Вообще порой мне казалось, что мы принадлежим к разным племенам. Я ни с кем из них не мог сойтись дружески. Это было невозможно не только из-за моего возраста или статуса, но и из-за какой-то непреодолимой черты, которая отделяла фронтовика от новобранца. Если они попадут в действующую армию и война продлится достаточно долго, всякие различия между нами сотрутся. Но пока что пропасть между нами казалась непреодолимой.

Иногда я просто не понимал этих детей: они смеялись над чем-то, что было мне чуждо, их радовали вещи, которых я попросту не замечал, и не обращали внимания на то, что представлялось мне сейчас самым важным.

Они выказывали мне все признаки уважения, беспрекословно подчинялись любым приказам и, по их словам, мечтали только об одном: служить Рейху на полях сражений.
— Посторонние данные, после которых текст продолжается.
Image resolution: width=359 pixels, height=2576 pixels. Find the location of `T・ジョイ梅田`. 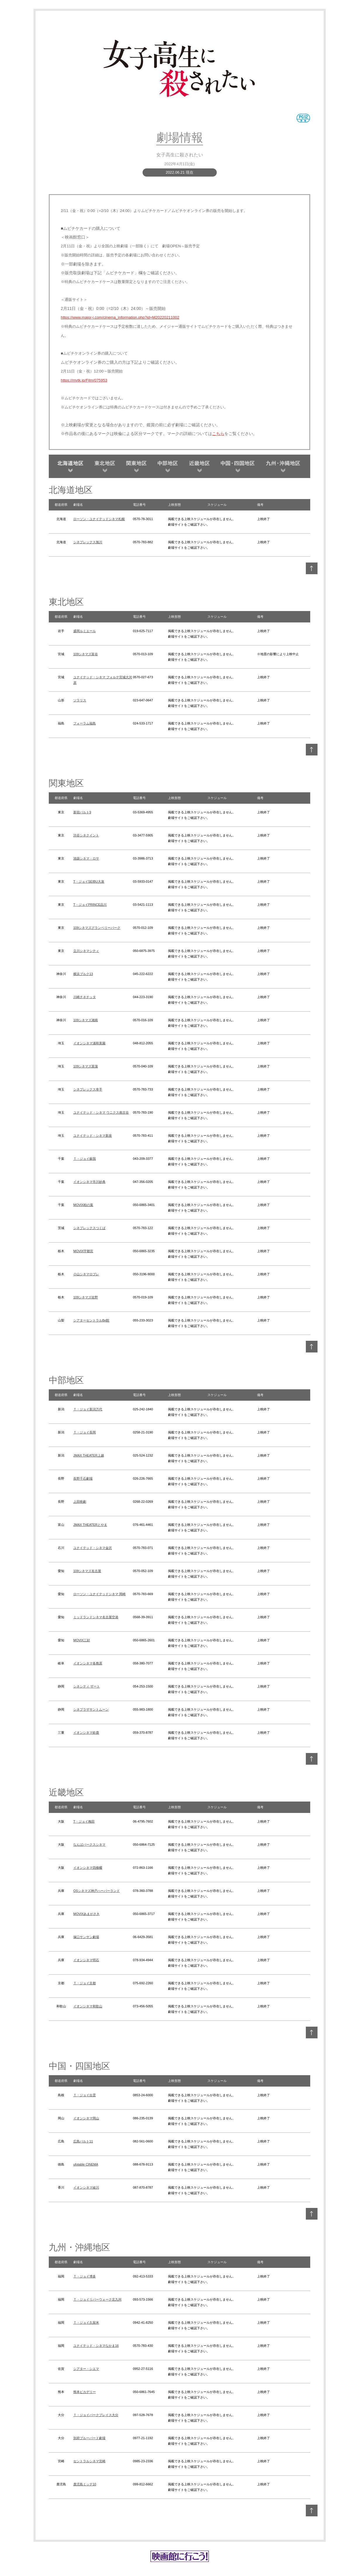 T・ジョイ梅田 is located at coordinates (84, 1821).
Я не вникал в то, что происходило за прозрачной стеной, которая отделяла нас друг от друга. Я просто учил их воевать. Мы изучали матчасть, проводили стрельбы. Я не думал ни о чем. Время шло незаметно.

* * *

В середине января сорок второго я выбрал наконец время поехать в Дрезден. У меня было два дня выходных. Я прибыл в город на поезде и пешком отправился на Хайнц-Мюллер-штрассе, где жила фройляйн Зейферт. Вещей с собой у меня почти не было, о ночлеге я не задумывался. Что-нибудь подвернется. Денег хватало.

Многие считают Дрезден красивым городом. Наверное, так оно и есть: все эти тяжелые пышные завитки барокко, подстриженные сады, дворцы и высокие каменные дома, каждый с каким-то своим, только ему присущим обликом. Но мне он всегда казался подавляющим.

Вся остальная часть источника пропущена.